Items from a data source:
>>
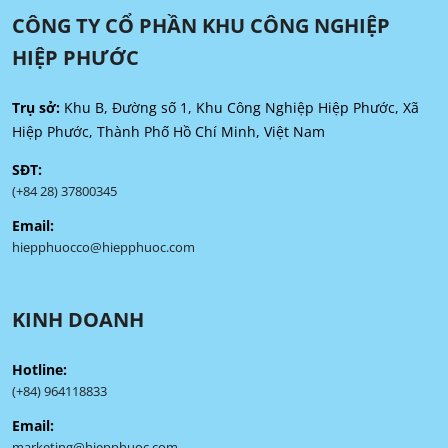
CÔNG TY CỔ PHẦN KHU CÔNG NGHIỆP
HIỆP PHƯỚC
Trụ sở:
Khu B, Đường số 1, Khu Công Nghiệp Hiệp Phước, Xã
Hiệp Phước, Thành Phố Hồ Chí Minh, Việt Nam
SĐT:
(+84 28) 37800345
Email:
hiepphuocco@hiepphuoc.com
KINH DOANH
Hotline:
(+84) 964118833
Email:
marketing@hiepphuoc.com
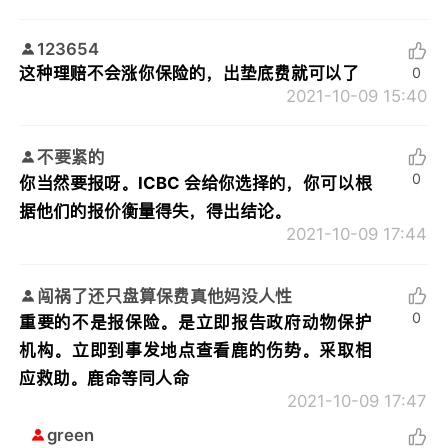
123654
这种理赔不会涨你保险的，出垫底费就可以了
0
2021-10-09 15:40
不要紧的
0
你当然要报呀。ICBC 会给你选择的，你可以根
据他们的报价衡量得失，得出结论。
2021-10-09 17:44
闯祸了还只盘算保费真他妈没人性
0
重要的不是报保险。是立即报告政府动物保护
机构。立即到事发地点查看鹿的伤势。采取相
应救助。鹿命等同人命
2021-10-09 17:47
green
<<
EXERCISE DESCRIPTION: The entries should be reproduced word for word, pictures omitted.

EXERCISE SOLUTION:
CÔNG TY CỔ PHẦN KHU CÔNG NGHIỆP
HIỆP PHƯỚC
Trụ sở:
Khu B, Đường số 1, Khu Công Nghiệp Hiệp Phước, Xã
Hiệp Phước, Thành Phố Hồ Chí Minh, Việt Nam
SĐT:
(+84 28) 37800345
Email:
hiepphuocco@hiepphuoc.com
KINH DOANH
Hotline:
(+84) 964118833
Email:
marketing@hiepphuoc.com
123654
这种理赔不会涨你保险的，出垫底费就可以了
0
2021-10-09 15:40
不要紧的
0
你当然要报呀。ICBC 会给你选择的，你可以根
据他们的报价衡量得失，得出结论。
2021-10-09 17:44
闯祸了还只盘算保费真他妈没人性
0
重要的不是报保险。是立即报告政府动物保护
机构。立即到事发地点查看鹿的伤势。采取相
应救助。鹿命等同人命
2021-10-09 17:47
green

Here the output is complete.